INPUT DATA.
------

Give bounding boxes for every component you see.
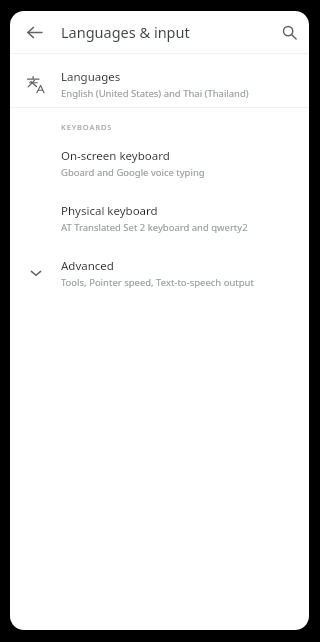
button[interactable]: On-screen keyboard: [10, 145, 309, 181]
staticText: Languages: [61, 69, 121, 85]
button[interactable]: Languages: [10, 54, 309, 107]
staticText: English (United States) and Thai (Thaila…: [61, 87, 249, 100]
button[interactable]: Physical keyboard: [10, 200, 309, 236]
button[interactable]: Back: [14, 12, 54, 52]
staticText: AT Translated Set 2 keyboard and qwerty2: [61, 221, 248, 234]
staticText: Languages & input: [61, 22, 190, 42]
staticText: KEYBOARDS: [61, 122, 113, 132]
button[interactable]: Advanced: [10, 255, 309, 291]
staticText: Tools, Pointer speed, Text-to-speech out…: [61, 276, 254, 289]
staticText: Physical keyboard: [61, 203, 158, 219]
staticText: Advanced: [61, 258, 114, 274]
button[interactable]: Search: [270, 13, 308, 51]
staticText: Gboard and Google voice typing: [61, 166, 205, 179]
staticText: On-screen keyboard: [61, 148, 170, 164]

------

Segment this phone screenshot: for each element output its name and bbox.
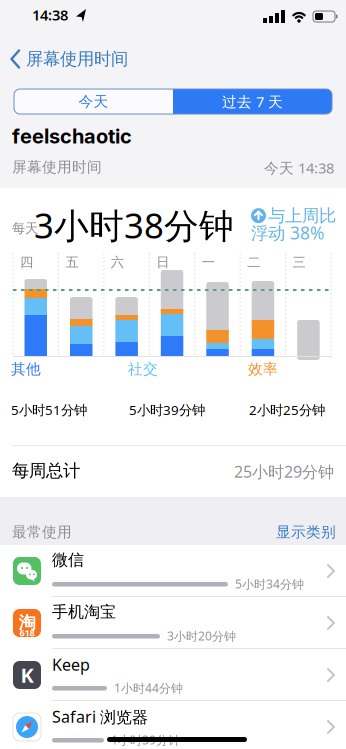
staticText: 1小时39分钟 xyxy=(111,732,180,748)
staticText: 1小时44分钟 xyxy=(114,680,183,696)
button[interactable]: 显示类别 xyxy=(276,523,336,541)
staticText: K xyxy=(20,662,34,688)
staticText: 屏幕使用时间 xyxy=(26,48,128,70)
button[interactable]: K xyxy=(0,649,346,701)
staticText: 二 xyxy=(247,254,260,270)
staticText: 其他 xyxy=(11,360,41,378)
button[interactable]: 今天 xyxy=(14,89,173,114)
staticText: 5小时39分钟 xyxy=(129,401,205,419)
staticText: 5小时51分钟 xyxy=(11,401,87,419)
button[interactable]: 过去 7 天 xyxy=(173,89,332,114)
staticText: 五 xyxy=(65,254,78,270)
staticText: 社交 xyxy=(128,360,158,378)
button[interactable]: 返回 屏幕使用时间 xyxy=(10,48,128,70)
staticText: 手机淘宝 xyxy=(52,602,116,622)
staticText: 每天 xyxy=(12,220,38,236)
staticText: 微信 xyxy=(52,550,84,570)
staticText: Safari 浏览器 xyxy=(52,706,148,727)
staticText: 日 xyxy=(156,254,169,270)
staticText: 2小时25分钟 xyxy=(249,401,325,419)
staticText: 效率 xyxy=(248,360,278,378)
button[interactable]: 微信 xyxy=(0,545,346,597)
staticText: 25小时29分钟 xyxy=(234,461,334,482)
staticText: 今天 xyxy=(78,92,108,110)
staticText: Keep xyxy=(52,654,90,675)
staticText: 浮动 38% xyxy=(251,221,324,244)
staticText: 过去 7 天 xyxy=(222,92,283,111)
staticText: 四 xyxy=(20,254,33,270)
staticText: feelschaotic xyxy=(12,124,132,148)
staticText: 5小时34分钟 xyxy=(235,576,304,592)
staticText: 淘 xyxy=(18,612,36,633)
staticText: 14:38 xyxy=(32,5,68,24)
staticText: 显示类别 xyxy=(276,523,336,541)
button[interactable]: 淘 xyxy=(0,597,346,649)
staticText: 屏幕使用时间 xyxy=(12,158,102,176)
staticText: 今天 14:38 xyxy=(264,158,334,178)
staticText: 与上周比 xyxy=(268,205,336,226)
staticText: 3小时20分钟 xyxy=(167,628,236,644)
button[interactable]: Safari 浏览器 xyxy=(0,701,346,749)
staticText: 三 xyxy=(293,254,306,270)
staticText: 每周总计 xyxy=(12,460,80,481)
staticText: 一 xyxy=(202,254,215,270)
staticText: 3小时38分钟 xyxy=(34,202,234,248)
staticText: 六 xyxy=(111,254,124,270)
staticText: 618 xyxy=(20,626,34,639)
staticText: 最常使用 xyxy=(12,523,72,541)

------

Lines from the records above that hold "Physical" are the ones to list.

TASK RESULT.
button[interactable]: Physical keyboard: [10, 200, 309, 236]
staticText: Physical keyboard: [61, 203, 158, 219]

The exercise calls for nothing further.